Collected data:
━━━━━━━━━━━━━━━━━━━━━━━━━━━━━━

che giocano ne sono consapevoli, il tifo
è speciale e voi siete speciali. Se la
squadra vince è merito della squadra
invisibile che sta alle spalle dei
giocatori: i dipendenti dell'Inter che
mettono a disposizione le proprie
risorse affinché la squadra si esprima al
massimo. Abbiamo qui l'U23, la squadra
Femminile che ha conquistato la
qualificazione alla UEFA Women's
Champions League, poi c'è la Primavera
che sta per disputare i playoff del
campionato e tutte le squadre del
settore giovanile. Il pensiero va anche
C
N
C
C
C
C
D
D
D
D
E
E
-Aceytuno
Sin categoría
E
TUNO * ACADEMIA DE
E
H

━━━━━━━━━━━━━━━━━━━━━━━━━━━━━━

WHAT YOU HAVE TO DO: Could you copy every record above exactly as it appears?

OUTPUT FOR THIS EXERCISE:
che giocano ne sono consapevoli, il tifo
è speciale e voi siete speciali. Se la
squadra vince è merito della squadra
invisibile che sta alle spalle dei
giocatori: i dipendenti dell'Inter che
mettono a disposizione le proprie
risorse affinché la squadra si esprima al
massimo. Abbiamo qui l'U23, la squadra
Femminile che ha conquistato la
qualificazione alla UEFA Women's
Champions League, poi c'è la Primavera
che sta per disputare i playoff del
campionato e tutte le squadre del
settore giovanile. Il pensiero va anche
C
N
C
C
C
C
D
D
D
D
E
E
-Aceytuno
Sin categoría
E
TUNO * ACADEMIA DE
E
H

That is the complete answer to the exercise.